Problem:
Look through the listing for the word "heads". Copy each line that has it.

---- Entries provided

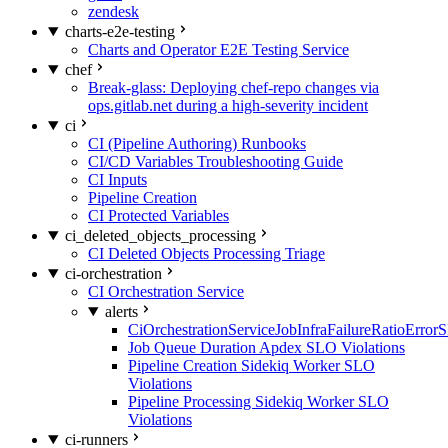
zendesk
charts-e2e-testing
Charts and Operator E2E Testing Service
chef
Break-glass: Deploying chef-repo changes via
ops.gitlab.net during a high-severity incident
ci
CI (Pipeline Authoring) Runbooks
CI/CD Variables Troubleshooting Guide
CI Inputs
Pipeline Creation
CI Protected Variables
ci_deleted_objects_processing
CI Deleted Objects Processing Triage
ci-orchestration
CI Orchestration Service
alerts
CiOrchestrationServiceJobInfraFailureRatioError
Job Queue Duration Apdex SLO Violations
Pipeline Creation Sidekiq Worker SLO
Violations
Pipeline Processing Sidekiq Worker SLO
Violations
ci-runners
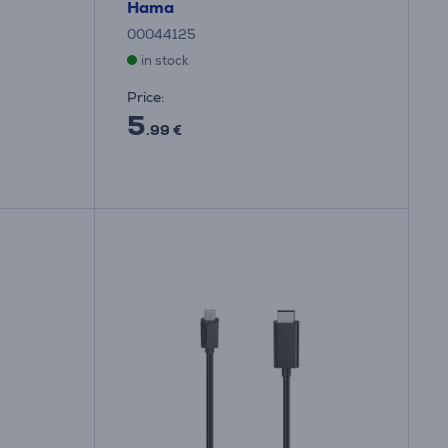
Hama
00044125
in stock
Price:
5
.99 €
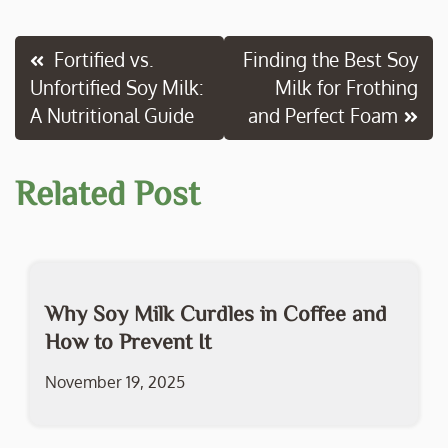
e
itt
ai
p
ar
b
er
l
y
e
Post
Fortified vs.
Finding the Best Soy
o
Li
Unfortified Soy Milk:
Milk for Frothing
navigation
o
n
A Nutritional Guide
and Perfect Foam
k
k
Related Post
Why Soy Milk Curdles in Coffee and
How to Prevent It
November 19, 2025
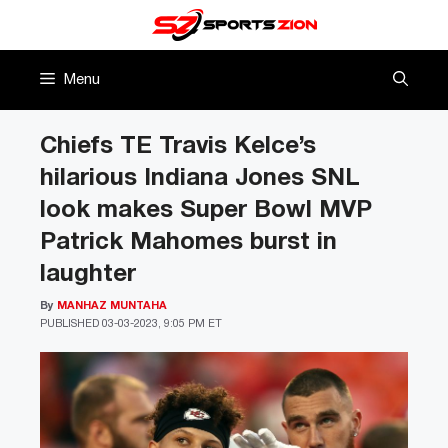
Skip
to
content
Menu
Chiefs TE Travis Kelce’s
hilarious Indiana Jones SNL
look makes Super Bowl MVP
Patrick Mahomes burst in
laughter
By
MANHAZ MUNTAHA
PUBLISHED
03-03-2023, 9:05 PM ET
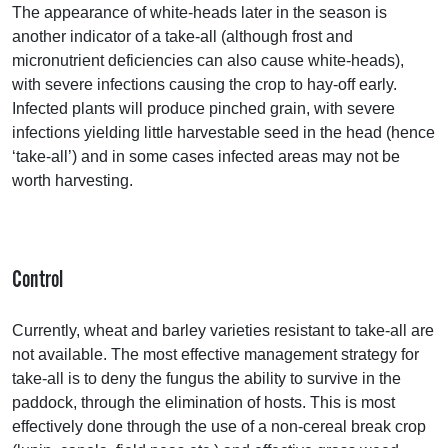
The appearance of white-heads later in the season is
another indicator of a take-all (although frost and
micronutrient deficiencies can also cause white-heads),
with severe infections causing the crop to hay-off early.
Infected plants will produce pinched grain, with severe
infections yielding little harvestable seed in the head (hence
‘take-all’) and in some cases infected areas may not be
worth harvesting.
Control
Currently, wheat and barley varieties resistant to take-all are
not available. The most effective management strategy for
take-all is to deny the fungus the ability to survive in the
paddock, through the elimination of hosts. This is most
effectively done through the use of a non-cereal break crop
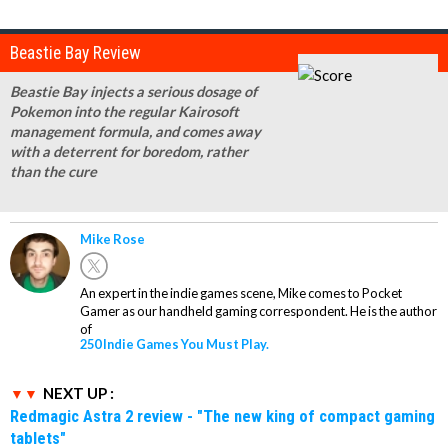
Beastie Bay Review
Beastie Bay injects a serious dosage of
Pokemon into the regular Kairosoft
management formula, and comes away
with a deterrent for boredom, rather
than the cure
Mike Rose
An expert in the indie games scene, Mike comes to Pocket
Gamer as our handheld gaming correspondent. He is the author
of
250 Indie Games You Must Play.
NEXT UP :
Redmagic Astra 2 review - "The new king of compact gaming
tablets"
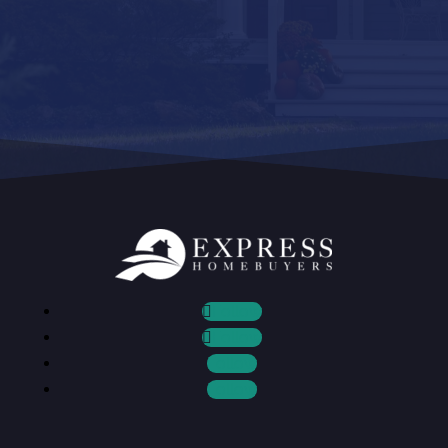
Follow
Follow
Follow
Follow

--------

Completed exercise:
The appearance of white-heads later in the season is
micronutrient deficiencies can also cause white-heads),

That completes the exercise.